Sounds idyllic for a cave, and it's also pretty great for our planet.
Today, only 17 percent of global energy consumption comes from renewable sources, but the authors say that's nearly half of what we would need by 2050 for their 'good life' scenario to be realised.
To figure this out, researchers built an energy model based on materials deemed necessary for humans - from a regular food and water supply, to thermal comfort and mobility. The way climate change will impact these factors in the coming years was also taken into account.
The model is not exactly realistic or practical, but it does show how we could rearrange our planet to make room for a burgeoning population.
For one, the model requires the world's entire housing stock to be completely replaced with advanced new buildings, which require very little heating or cooling. This goes for other buildings, too, including those for education, healthcare and industry.
The chances of such a global housing overhaul actually happening are beyond slim, and the authors admit the removal of all these buildings could be more energy-draining on a practical level.
Still, when the team's model already assumed these advanced 'retrofits' had been built, its ultimate energy predictions barely changed.
"Overall, our study is consistent with the long-standing arguments that the technological solutions already exist to support reducing energy consumption to a sustainable level," says earth and environment scientist Joel Millward-Hopkins from Leeds University.

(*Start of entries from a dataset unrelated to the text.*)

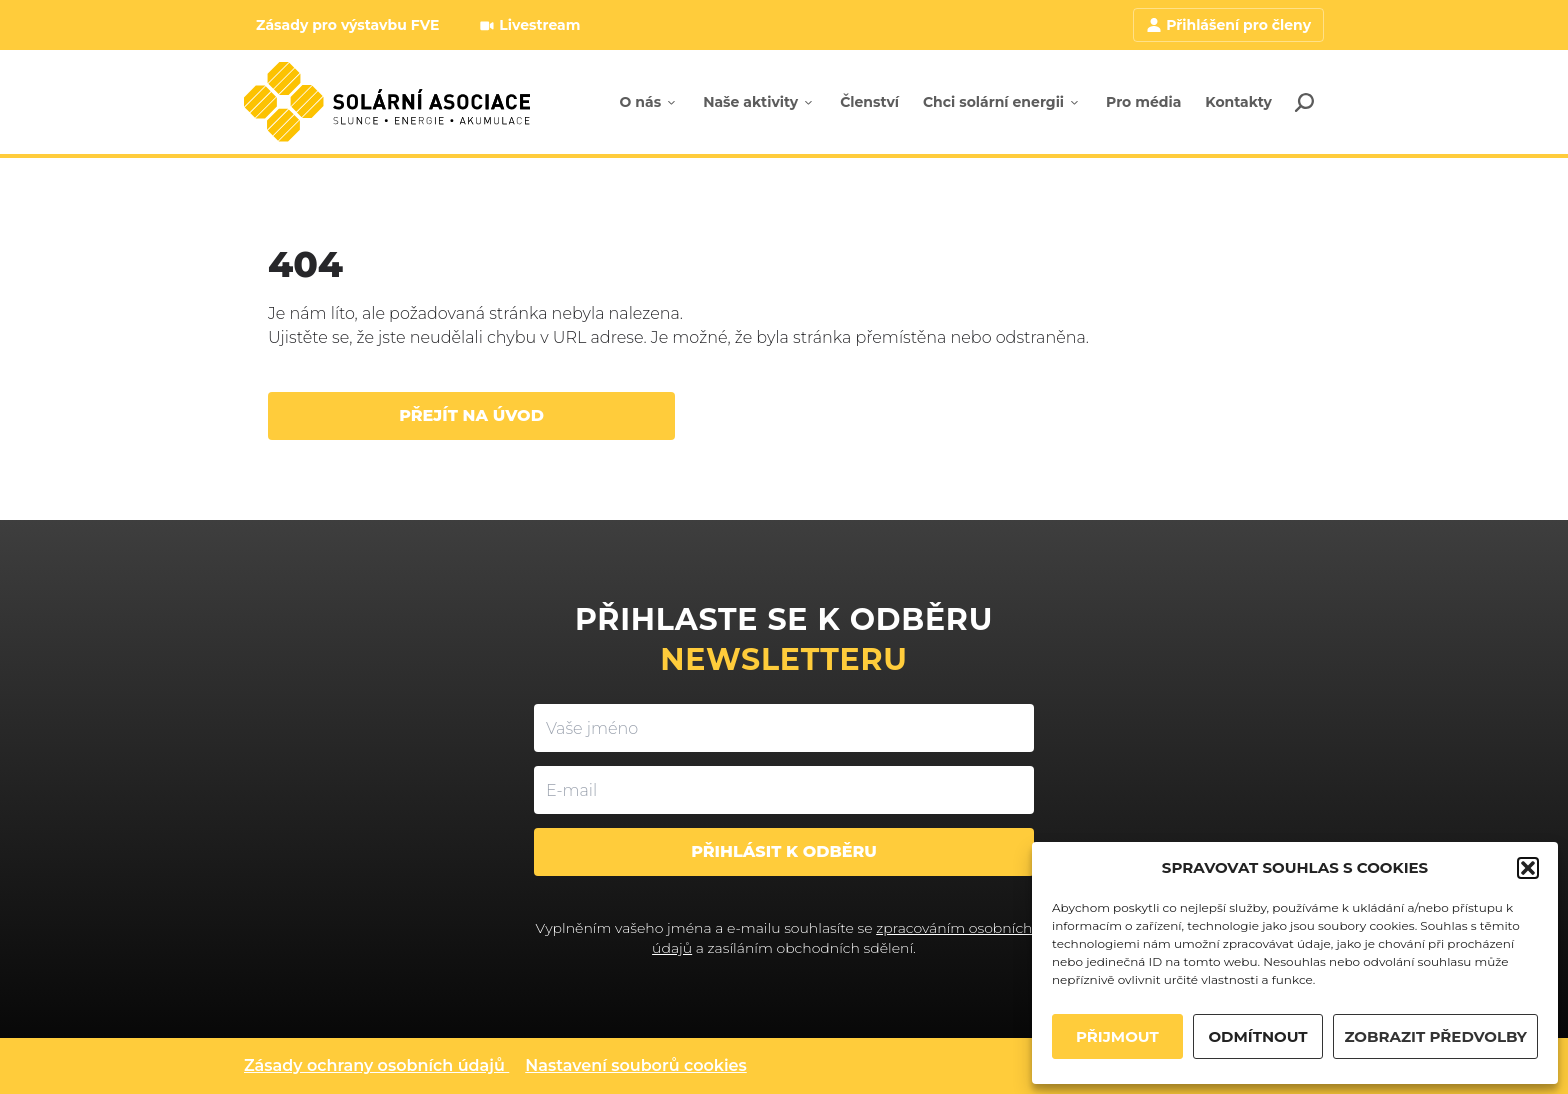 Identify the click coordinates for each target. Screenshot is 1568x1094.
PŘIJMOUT (1117, 1036)
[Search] (1304, 102)
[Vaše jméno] (784, 728)
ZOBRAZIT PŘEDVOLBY (1435, 1036)
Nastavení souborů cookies (635, 1065)
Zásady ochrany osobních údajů (374, 1065)
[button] (1528, 868)
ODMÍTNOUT (1257, 1036)
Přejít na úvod (471, 415)
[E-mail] (784, 790)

"What we add is that the material sacrifices needed for these reductions are far smaller than many popular narratives imply."
The current study is based on a huge global, big-picture model, so it comes with many limitations. The broad overview is only focused on the world's final energy consumption by 2050 and does not advise nations on how to actually get there, which is really the hardest part.
Instead, it shows us what can be achieved if we set our minds to it. It draws the finishing line, and now it's up to us to cross it.
"The current work has little to say here in the way of specifics," the authors admit, "but there are some things that can be said with more certainty."
Green consumerism, for instance, which is notoriously middle class and white, was found to be a privileged and inadequate response to the climate crisis.
The "indefinite pursuit" of economic growth, along with unemployment and vast inequalities are in direct opposition to environmentalism, the authors say, no matter how much wealthy people try to limit their individual footprints.
Right now, the world burns through most of its energy for the year long before it actually ends, and much of that is being driven by the wealthy.
Sacrifices clearly need to be made for the greater good, not only to level the playing field for all humans, but to reduce our dependence on fossil fuels and materialism in general.
"Eradicating poverty is not an impediment to climate stabilisation, rather it's the pursuit of unmitigated affluence across the world," argues Narasimha Rao from Yale University.
The study was published in Global Environmental Change.